Friday, January 4, 2008
Not bad and quite concise remarks by the Israeli FM: Remarks by FM Tzipi Livni to American Jewish student leaders from the Israel on Campus Coalition (ICC)
...The struggle we are engaged in is a struggle of moderates versus extremists. Most of the challenges confronting Israel are challenges faced by the entire free world. The regional conflict is not the source of this dichotomy, nor the values for which Israel is fighting and which are shared by the free world. The fight against terror, against dangerous regimes that strive to acquire weapons of mass destruction, such as Iran, the fight against the spread of hatred and incitement - Israel stands on the frontlines of this fight. The international community must uphold the principles and values for which we are fighting, in the face of those who would exploit them in order to hurt all of us.
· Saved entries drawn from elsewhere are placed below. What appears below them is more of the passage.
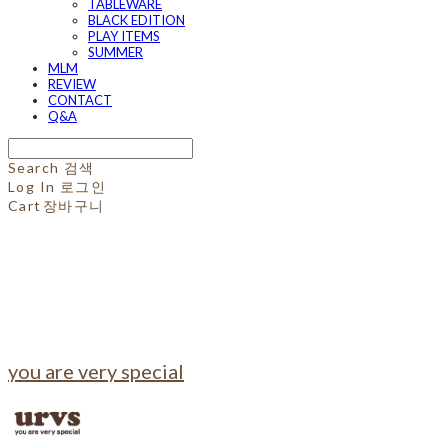
TABLEWARE
BLACK EDITION
PLAY ITEMS
SUMMER
MLM
REVIEW
CONTACT
Q&A
Search
검색
Log In
로그인
Cart
장바구니
you are very special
This is not a story of David and Goliath. Our values teach us not to use all of the power at our disposal. Civilians are hurt on both sides, but the chasmal difference between us is that the Israeli soldier would never deliberately harm an innocent civilian and would never receive an order to do so. Terrorism, in contrast, looks for the queue at a discotheque, or a pizzeria or a bus stop in order to harm as many civilians as possible. Talking in one breath about victims on both sides implies an equation, as it were, between them which does not exist. We expect world leaders to acknowledge the facts and to judge Israel as they would judge themselves...
I think that, historically, the fight for things like tolerance and against things like bigotry has been one that took place within nations rather than between them. Maybe this has something to do with the absurdity you've been talking about.
Its the absurdity of people who've been fighting all their lives against racism but who in this instance are unable to recognize the battlefield, because it's coming to them as a matter of foreign policy and as a matter of war, two areas where their knee jerk responses tend to overwhelm their brains.
Maybe if Israel could learn to appeal to them in different language?